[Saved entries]
• • • •
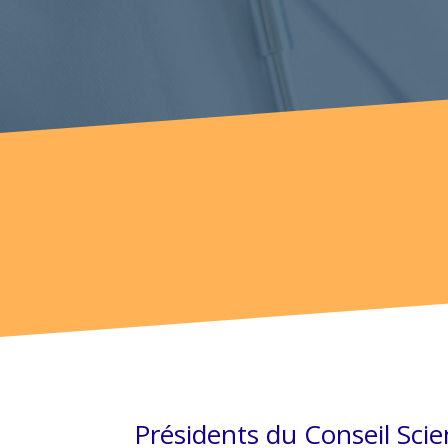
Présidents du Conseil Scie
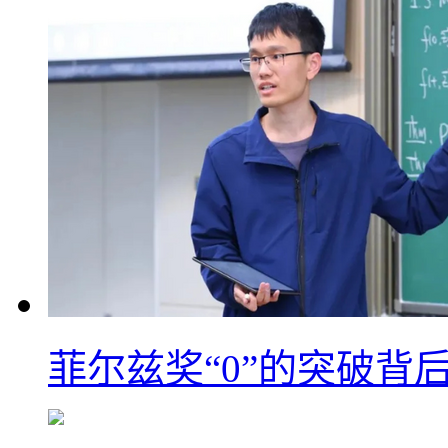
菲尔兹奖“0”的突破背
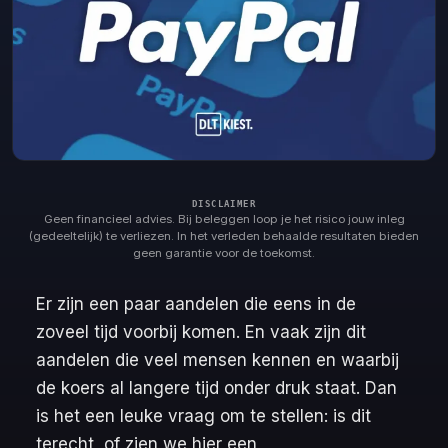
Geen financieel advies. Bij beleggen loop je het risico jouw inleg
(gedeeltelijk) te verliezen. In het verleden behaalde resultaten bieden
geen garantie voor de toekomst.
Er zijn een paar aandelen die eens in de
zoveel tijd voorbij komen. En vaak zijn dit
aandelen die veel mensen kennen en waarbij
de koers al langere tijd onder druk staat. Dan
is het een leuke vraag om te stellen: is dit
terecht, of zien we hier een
• • • •
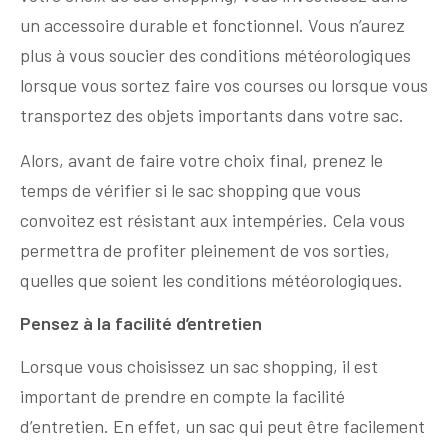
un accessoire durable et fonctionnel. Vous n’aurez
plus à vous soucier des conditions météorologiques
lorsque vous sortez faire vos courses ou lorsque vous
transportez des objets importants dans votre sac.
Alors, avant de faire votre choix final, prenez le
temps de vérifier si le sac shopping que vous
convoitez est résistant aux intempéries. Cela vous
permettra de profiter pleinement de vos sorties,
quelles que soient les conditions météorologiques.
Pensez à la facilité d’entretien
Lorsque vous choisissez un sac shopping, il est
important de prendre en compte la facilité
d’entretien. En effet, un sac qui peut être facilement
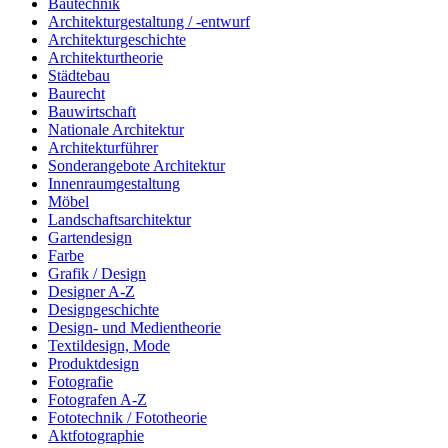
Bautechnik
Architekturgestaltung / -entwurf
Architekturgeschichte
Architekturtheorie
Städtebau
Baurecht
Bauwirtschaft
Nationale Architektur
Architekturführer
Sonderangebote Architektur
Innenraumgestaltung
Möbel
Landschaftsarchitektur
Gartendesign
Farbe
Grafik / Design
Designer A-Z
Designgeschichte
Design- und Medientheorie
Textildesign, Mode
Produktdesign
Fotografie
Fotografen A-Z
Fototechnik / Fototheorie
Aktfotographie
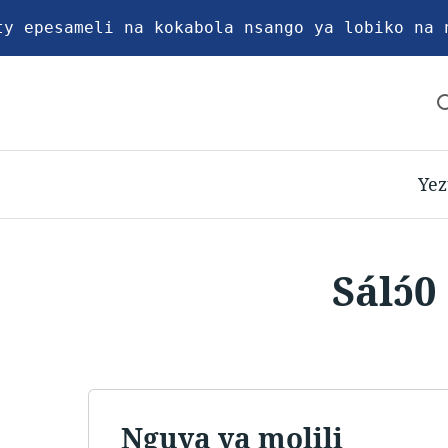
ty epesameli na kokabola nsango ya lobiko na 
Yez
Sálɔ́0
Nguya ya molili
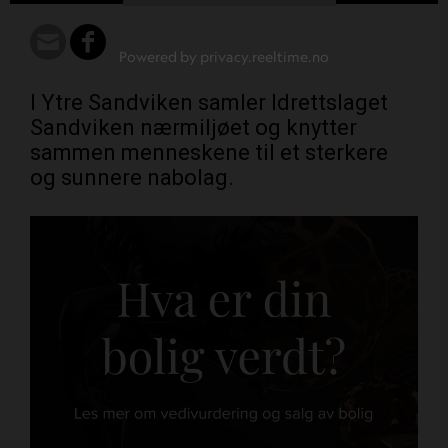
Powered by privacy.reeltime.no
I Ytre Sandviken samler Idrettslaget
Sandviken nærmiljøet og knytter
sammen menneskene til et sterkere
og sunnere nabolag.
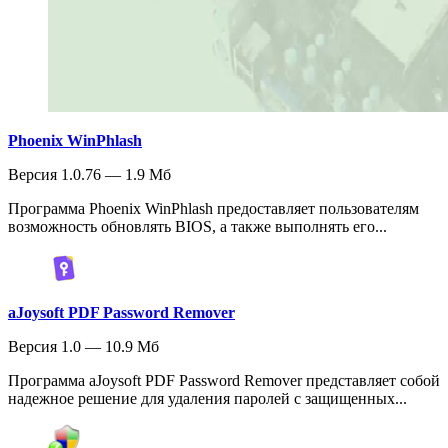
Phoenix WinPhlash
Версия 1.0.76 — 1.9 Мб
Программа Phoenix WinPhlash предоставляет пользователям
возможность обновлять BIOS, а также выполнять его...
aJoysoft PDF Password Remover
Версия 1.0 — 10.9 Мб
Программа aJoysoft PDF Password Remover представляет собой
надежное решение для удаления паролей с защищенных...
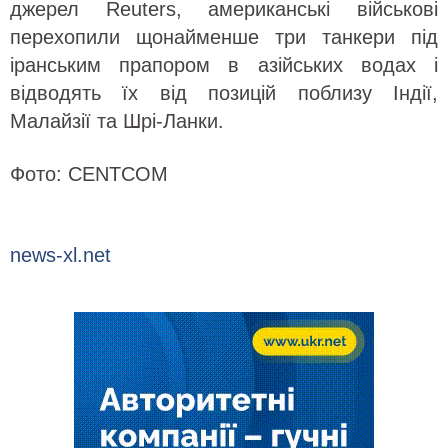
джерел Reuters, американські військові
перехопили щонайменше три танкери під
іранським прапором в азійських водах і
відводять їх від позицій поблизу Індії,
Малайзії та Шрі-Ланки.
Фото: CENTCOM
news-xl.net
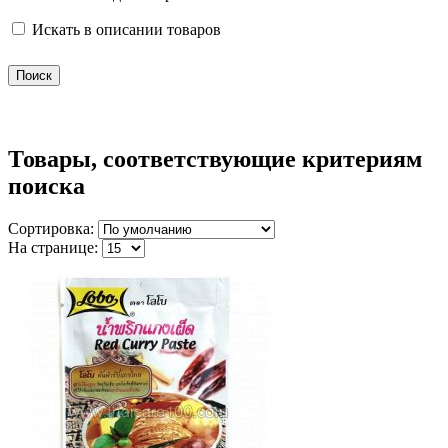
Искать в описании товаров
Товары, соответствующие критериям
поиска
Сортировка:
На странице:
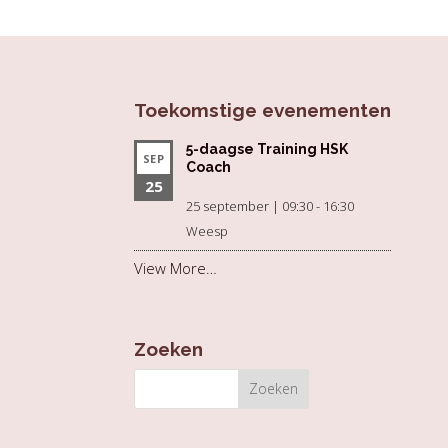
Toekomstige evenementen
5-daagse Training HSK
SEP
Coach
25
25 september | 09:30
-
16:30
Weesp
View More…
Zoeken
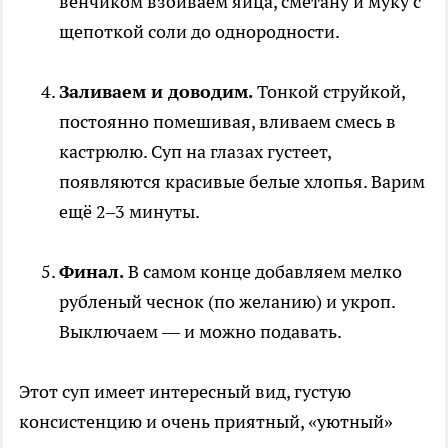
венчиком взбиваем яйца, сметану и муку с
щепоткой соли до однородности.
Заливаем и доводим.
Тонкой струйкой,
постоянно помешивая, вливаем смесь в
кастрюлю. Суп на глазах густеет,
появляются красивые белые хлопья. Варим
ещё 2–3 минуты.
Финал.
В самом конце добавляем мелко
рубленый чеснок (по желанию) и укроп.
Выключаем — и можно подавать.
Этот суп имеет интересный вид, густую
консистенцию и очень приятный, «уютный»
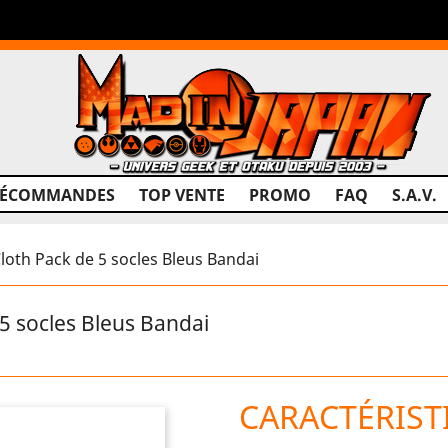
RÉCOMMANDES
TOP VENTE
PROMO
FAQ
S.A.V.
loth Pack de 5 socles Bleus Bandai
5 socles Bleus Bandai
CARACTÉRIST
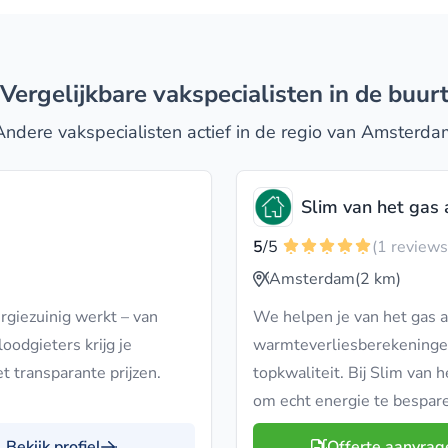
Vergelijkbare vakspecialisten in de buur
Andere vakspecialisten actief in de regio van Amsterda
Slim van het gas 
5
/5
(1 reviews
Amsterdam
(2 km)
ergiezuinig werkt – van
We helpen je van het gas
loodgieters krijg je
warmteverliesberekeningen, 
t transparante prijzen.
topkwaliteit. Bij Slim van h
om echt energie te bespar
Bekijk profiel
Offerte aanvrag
• • • •
## [Aim of the task]
Copy word for word the lines above, starting at the line containing "Présidents du Conseil Scie" and ending at the line containing "terecht, of zien we hier een", inclusive, with no pictures.

## [Answer to this task]
Présidents du Conseil Scie
菲尔兹奖“0”的突破背
Geen financieel advies. Bij beleggen loop je het risico jouw inleg
(gedeeltelijk) te verliezen. In het verleden behaalde resultaten bieden
geen garantie voor de toekomst.
Er zijn een paar aandelen die eens in de
zoveel tijd voorbij komen. En vaak zijn dit
aandelen die veel mensen kennen en waarbij
de koers al langere tijd onder druk staat. Dan
is het een leuke vraag om te stellen: is dit
terecht, of zien we hier een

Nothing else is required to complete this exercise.